##### INFORMATION SUPPLIED

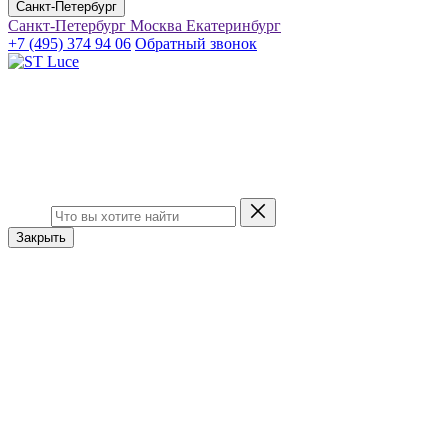
Санкт-Петербург
Санкт-Петербург
Москва
Екатеринбург
+7 (495) 374 94 06
Обратный звонок
Закрыть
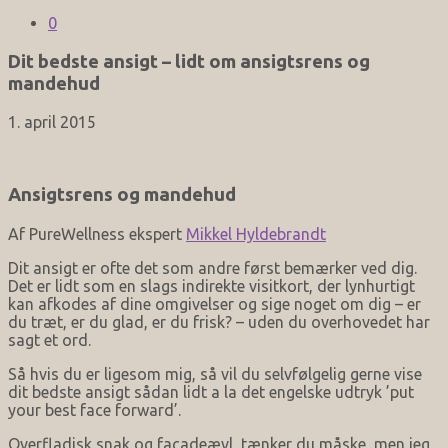
0
Dit bedste ansigt – lidt om ansigtsrens og
mandehud
1. april 2015
Ansigtsrens og mandehud
Af PureWellness ekspert
Mikkel Hyldebrandt
Dit ansigt er ofte det som andre først bemærker ved dig.
Det er lidt som en slags indirekte visitkort, der lynhurtigt
kan afkodes af dine omgivelser og sige noget om dig – er
du træt, er du glad, er du frisk? – uden du overhovedet har
sagt et ord.
Så hvis du er ligesom mig, så vil du selvfølgelig gerne vise
dit bedste ansigt sådan lidt a la det engelske udtryk ’put
your best face forward’.
Overfladisk snak og facadeævl, tænker du måske, men jeg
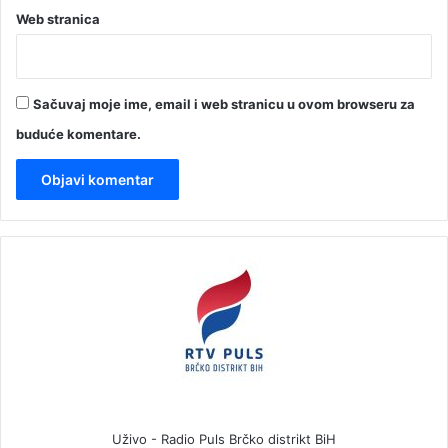
Web stranica
Sačuvaj moje ime, email i web stranicu u ovom browseru za
buduće komentare.
Uživo - Radio Puls Brčko distrikt BiH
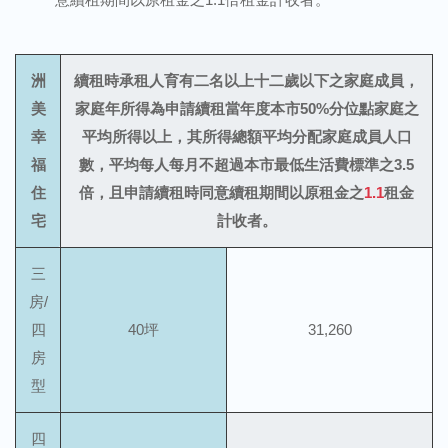
洲
續租時承租人育有二名以上十二歲以下之家庭成員，
美
家庭年所得為申請續租當年度本市50%分位點家庭之
幸
平均所得以上，其所得總額平均分配家庭成員人口
福
數，平均每人每月不超過本市最低生活費標準之3.5
住
倍，且申請續租時同意續租期間以原租金之
1.1
租金
宅
計收者。
三
房/
四
40坪
31,260
房
型
四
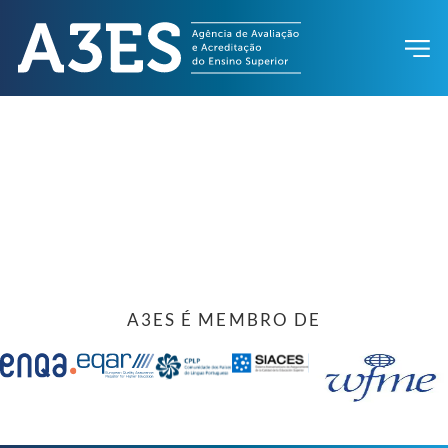
A3ES É MEMBRO DE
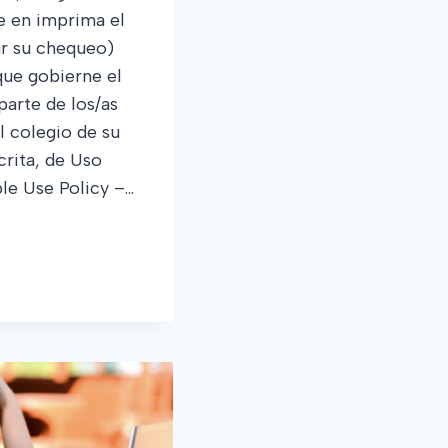
e en imprima el
ar su chequeo)
que gobierne el
parte de los/as
l colegio de su
scrita, de Uso
le Use Policy –…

##########

* **EXERCISE**
Restate the records above in full and word for word, but do not carry over any pictures.

* **WRITTEN SOLUTION**
Санкт-Петербург
Санкт-Петербург
Москва
Екатеринбург
+7 (495) 374 94 06
Обратный звонок
Закрыть
0
Dit bedste ansigt – lidt om ansigtsrens og
mandehud
1. april 2015
Ansigtsrens og mandehud
Af PureWellness ekspert
Mikkel Hyldebrandt
Dit ansigt er ofte det som andre først bemærker ved dig.
Det er lidt som en slags indirekte visitkort, der lynhurtigt
kan afkodes af dine omgivelser og sige noget om dig – er
du træt, er du glad, er du frisk? – uden du overhovedet har
sagt et ord.
Så hvis du er ligesom mig, så vil du selvfølgelig gerne vise
dit bedste ansigt sådan lidt a la det engelske udtryk ’put
your best face forward’.
Overfladisk snak og facadeævl, tænker du måske, men jeg
Web stranica
Sačuvaj moje ime, email i web stranicu u ovom browseru za
buduće komentare.
Uživo - Radio Puls Brčko distrikt BiH
洲
續租時承租人育有二名以上十二歲以下之家庭成員，
美
家庭年所得為申請續租當年度本市50%分位點家庭之
幸
平均所得以上，其所得總額平均分配家庭成員人口
福
數，平均每人每月不超過本市最低生活費標準之3.5
住
倍，且申請續租時同意續租期間以原租金之
1.1
租金
宅
計收者。
三
房/
四
40坪
31,260
房
型
四
A3ES É MEMBRO DE
e en imprima el
ar su chequeo)
que gobierne el
parte de los/as
l colegio de su
scrita, de Uso
le Use Policy –…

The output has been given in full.